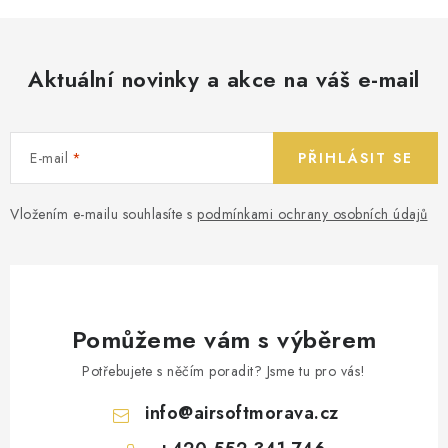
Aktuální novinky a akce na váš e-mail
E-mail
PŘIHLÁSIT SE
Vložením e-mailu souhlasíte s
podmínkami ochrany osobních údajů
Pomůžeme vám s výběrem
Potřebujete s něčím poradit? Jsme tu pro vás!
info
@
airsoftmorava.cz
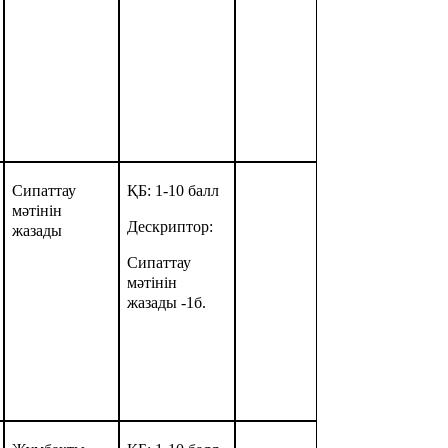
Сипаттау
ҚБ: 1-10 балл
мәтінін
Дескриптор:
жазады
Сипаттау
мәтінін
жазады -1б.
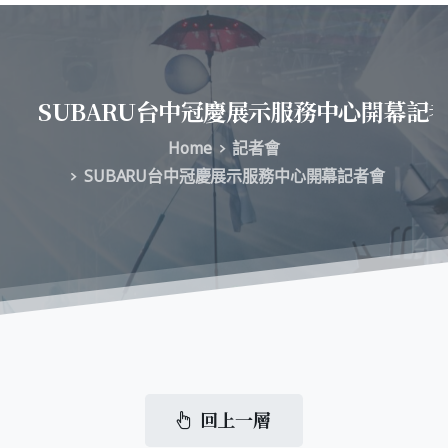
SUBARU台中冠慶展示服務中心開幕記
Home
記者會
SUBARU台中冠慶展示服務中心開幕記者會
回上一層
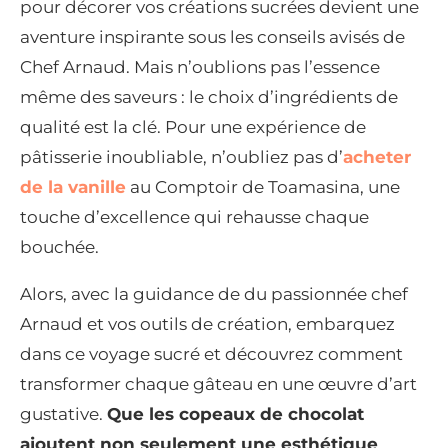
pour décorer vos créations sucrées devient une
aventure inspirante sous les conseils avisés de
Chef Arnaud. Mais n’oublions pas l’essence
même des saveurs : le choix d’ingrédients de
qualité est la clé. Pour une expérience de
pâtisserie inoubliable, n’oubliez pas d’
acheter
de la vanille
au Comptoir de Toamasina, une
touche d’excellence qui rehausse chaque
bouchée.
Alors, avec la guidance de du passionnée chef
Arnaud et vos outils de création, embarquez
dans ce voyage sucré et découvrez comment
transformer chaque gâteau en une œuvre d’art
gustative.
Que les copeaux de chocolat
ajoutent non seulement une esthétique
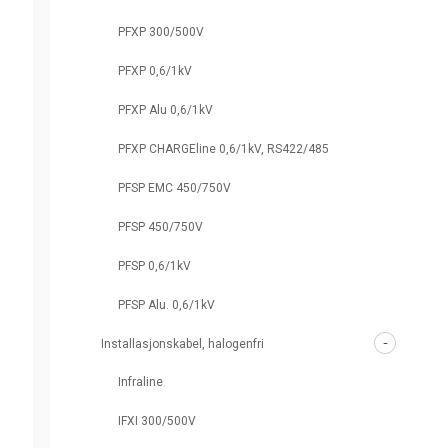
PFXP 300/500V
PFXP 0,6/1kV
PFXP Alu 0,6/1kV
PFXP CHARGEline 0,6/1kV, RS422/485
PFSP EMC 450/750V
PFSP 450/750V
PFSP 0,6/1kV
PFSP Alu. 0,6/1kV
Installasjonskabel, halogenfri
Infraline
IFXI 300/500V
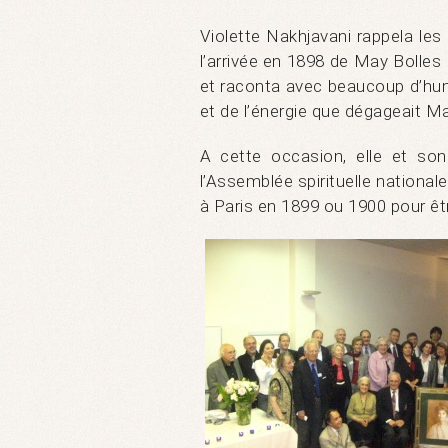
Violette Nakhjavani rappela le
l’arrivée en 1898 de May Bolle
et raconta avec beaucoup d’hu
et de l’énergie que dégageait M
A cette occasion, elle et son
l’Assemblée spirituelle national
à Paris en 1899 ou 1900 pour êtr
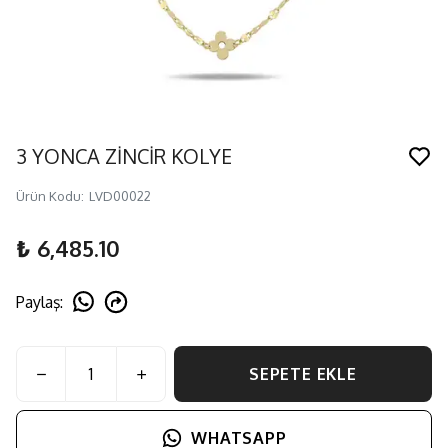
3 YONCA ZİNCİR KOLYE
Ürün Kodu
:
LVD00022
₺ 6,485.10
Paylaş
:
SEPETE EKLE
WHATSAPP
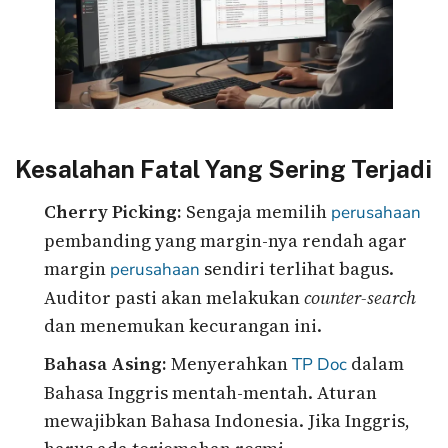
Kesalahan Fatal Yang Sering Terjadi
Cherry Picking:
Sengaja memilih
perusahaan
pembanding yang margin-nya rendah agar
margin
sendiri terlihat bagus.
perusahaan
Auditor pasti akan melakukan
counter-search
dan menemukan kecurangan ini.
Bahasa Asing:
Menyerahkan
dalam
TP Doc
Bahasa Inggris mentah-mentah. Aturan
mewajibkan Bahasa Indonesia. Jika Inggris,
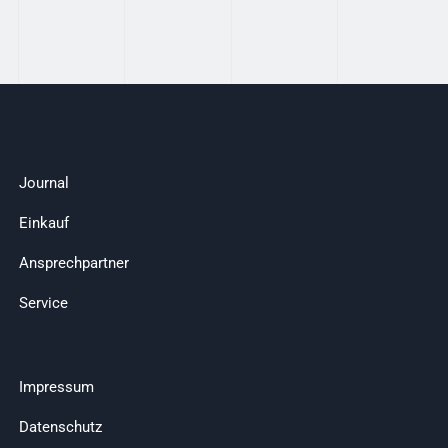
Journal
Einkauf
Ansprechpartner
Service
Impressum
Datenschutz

• _Action item_:
Verbatim copy with pictures excluded: write out the records above in full.

• _Result of this exercise_:
Aktuální novinky a akce na váš e-mail
E-mail
PŘIHLÁSIT SE
Vložením e-mailu souhlasíte s
podmínkami ochrany osobních údajů
Pomůžeme vám s výběrem
Potřebujete s něčím poradit? Jsme tu pro vás!
info
@
airsoftmorava.cz
Сипаттау
ҚБ: 1-10 балл
мәтінін
Дескриптор:
жазады
Сипаттау
мәтінін
жазады -1б.
SUBARU台中冠慶展示服務中心開幕記
Home
記者會
SUBARU台中冠慶展示服務中心開幕記者會
回上一層
pour décorer vos créations sucrées devient une
aventure inspirante sous les conseils avisés de
Chef Arnaud. Mais n’oublions pas l’essence
même des saveurs : le choix d’ingrédients de
qualité est la clé. Pour une expérience de
pâtisserie inoubliable, n’oubliez pas d’
acheter
de la vanille
au Comptoir de Toamasina, une
touche d’excellence qui rehausse chaque
bouchée.
Alors, avec la guidance de du passionnée chef
Arnaud et vos outils de création, embarquez
dans ce voyage sucré et découvrez comment
transformer chaque gâteau en une œuvre d’art
gustative.
Que les copeaux de chocolat
ajoutent non seulement une esthétique
PFXP 300/500V
PFXP 0,6/1kV
PFXP Alu 0,6/1kV
PFXP CHARGEline 0,6/1kV, RS422/485
PFSP EMC 450/750V
PFSP 450/750V
PFSP 0,6/1kV
PFSP Alu. 0,6/1kV
Installasjonskabel, halogenfri
Infraline
IFXI 300/500V
Violette Nakhjavani rappela le
l’arrivée en 1898 de May Bolle
et raconta avec beaucoup d’hu
et de l’énergie que dégageait M
A cette occasion, elle et son
l’Assemblée spirituelle national
à Paris en 1899 ou 1900 pour êtr
3 YONCA ZİNCİR KOLYE
Ürün Kodu
:
LVD00022
₺ 6,485.10
Paylaş
:
SEPETE EKLE
WHATSAPP
Kesalahan Fatal Yang Sering Terjadi
Cherry Picking:
Sengaja memilih
perusahaan
pembanding yang margin-nya rendah agar
margin
sendiri terlihat bagus.
perusahaan
Auditor pasti akan melakukan
counter-search
dan menemukan kecurangan ini.
Bahasa Asing:
Menyerahkan
dalam
TP Doc
Bahasa Inggris mentah-mentah. Aturan
mewajibkan Bahasa Indonesia. Jika Inggris,
Journal
Einkauf
Ansprechpartner
Service
Impressum
Datenschutz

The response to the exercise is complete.